## [PROBLEM TO SOLVE]
All of the data, word for word and free of pictures, is the expected result.

(Stored data entries)

'''

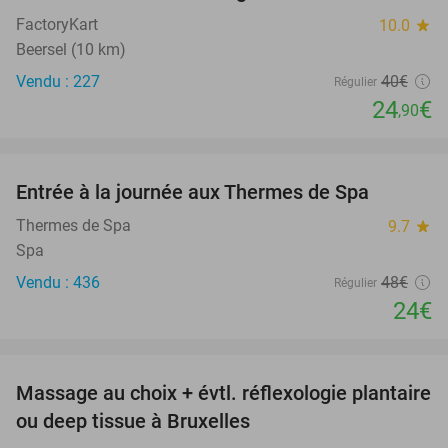
FactoryKart
10.0
star
Beersel (10 km)
Vendu : 227
40€
Régulier
24
€
,90
favorite_border
Entrée à la journée aux Thermes de Spa
50%
Thermes de Spa
9.7
star
Spa
Vendu : 436
48€
Régulier
24€
favorite_border
Massage au choix + évtl. réflexologie plantaire
49%
ou deep tissue à Bruxelles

'''

## [TASK SOLUTION]
FactoryKart
10.0
star
Beersel (10 km)
Vendu : 227
40€
Régulier
24
€
,90
favorite_border
Entrée à la journée aux Thermes de Spa
50%
Thermes de Spa
9.7
star
Spa
Vendu : 436
48€
Régulier
24€
favorite_border
Massage au choix + évtl. réflexologie plantaire
49%
ou deep tissue à Bruxelles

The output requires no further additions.